> _EXERCISE GOAL_:
Retype the whole listing, please, keeping every line exact and dropping the pictures.

> _RECORDS FOR THIS EXERCISE_:
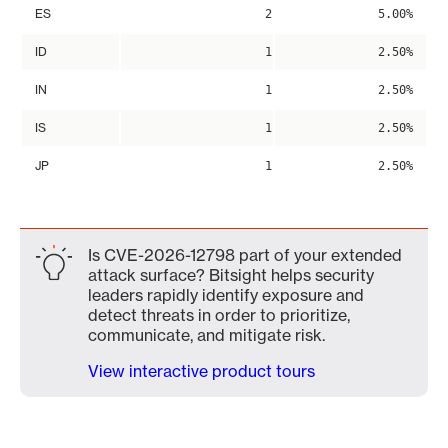
ES
2
5.00%
ID
1
2.50%
IN
1
2.50%
IS
1
2.50%
JP
1
2.50%
Is CVE-2026-12798 part of your extended
attack surface? Bitsight helps security
leaders rapidly identify exposure and
detect threats in order to prioritize,
communicate, and mitigate risk.
View interactive product tours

> _OUTPUT OF THE TASK_:
ES
2
5.00%
ID
1
2.50%
IN
1
2.50%
IS
1
2.50%
JP
1
2.50%
Is CVE-2026-12798 part of your extended
attack surface? Bitsight helps security
leaders rapidly identify exposure and
detect threats in order to prioritize,
communicate, and mitigate risk.
View interactive product tours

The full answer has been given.